I kicked this habit to the curb last year. Two weeks of miserable, I hate my life headaches, and I most certainly should have achieved a lifetime achievement award. At least I thought so as the acceptance speech played in my head on repeat. My husband, on the other hand, threatened to move all of my belongings to the garage and enjoy life, drama free.
We made it through for the better (mostly) and unscathed (barely).

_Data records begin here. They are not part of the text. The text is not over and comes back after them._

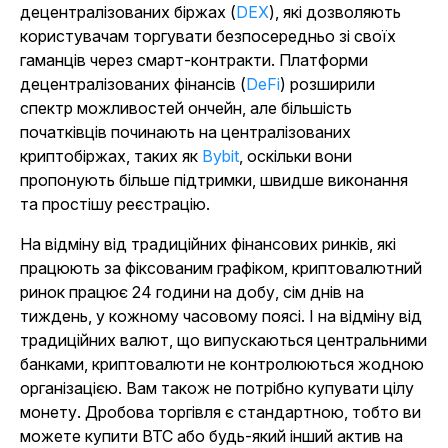
децентралізованих біржах (
DEX
), які дозволяють
користувачам торгувати безпосередньо зі своїх
гаманців через смарт-контракти. Платформи
децентралізованих фінансів (
DeFi
) розширили
спектр можливостей ончейн, але більшість
початківців починають на централізованих
криптобіржах, таких як
Bybit
, оскільки вони
пропонують більше підтримки, швидше виконання
та простішу реєстрацію.
На відміну від традиційних фінансових ринків, які
працюють за фіксованим графіком, криптовалютний
ринок працює 24 години на добу, сім днів на
тиждень, у кожному часовому поясі. І на відміну від
традиційних валют, що випускаються центральними
банками, криптовалюти не контролюються жодною
організацією. Вам також не потрібно купувати цілу
монету. Дробова торгівля є стандартною, тобто ви
можете купити BTC або будь-який інший актив на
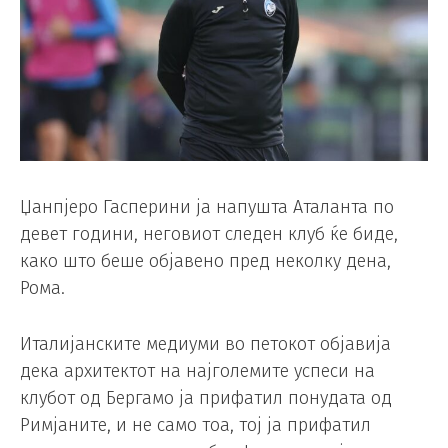
Џанпјеро Гасперини ја напушта Аталанта по
девет години, неговиот следен клуб ќе биде,
како што беше објавено пред неколку дена,
Рома.
Италијанските медиуми во петокот објавија
дека архитектот на најголемите успеси на
клубот од Бергамо ја прифатил понудата од
Римјаните, и не само тоа, тој ја прифатил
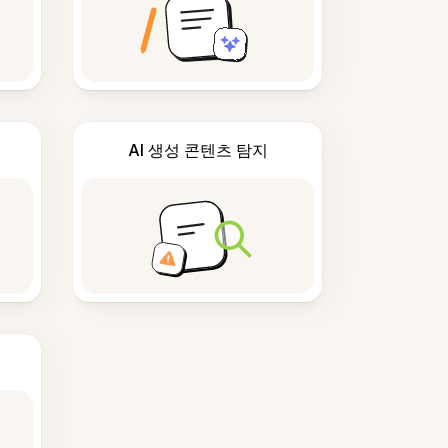
AI 생성 콘텐츠 탐지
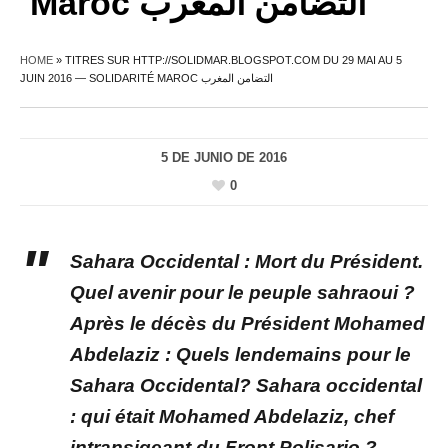
Maroc التضامن المغرب
HOME
»
TITRES SUR HTTP://SOLIDMAR.BLOGSPOT.COM DU 29 MAI AU 5
JUIN 2016 — SOLIDARITÉ MAROC التضامن المغرب
5 DE JUNIO DE 2016
0
Sahara Occidental : Mort du Président.
Quel avenir pour le peuple sahraoui ?
Après le décès du Président Mohamed
Abdelaziz : Quels lendemains pour le
Sahara Occidental? Sahara occidental
: qui était Mohamed Abdelaziz, chef
intransigeant du Front Polisario ?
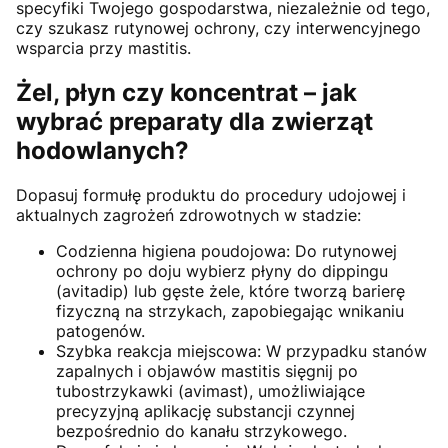
specyfiki Twojego gospodarstwa, niezależnie od tego,
czy szukasz rutynowej ochrony, czy interwencyjnego
wsparcia przy mastitis.
Żel, płyn czy koncentrat – jak
wybrać preparaty dla zwierząt
hodowlanych?
Dopasuj formułę produktu do procedury udojowej i
aktualnych zagrożeń zdrowotnych w stadzie:
Codzienna higiena poudojowa: Do rutynowej
ochrony po doju wybierz płyny do dippingu
(avitadip) lub gęste żele, które tworzą barierę
fizyczną na strzykach, zapobiegając wnikaniu
patogenów.
Szybka reakcja miejscowa: W przypadku stanów
zapalnych i objawów mastitis sięgnij po
tubostrzykawki (avimast), umożliwiające
precyzyjną aplikację substancji czynnej
bezpośrednio do kanału strzykowego.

This past year I would indulge sporadically, savoring every last drop from that aluminum wonder. Every now and then I might have had to hide the evidence of a splurge. I uncovered the definite advantage of working in two buildings. No one would be the wiser in the afternoon if I ever snuck a can in the morning and vice versa. Now, I did manage to keep a reign on the binge sessions. I didn’t ever buy it for the house and I didn’t ever buy it for work. Coincidentally, the change in my car insisted on mysteriously disappearing. There is currently an APB out for a somewhat tall, slightly stressed, crazy eyed woman spotted frantically scrounging underneath the floor mats of my car.
Since I have been the queen of my rehabilitation, how is it then, when I run through my day yesterday, am I able to count 6 (SIX?!?!) servings of liquid loveliness? To where could I place blame?
Seems I might not have kicked the habit as well as I thought I might.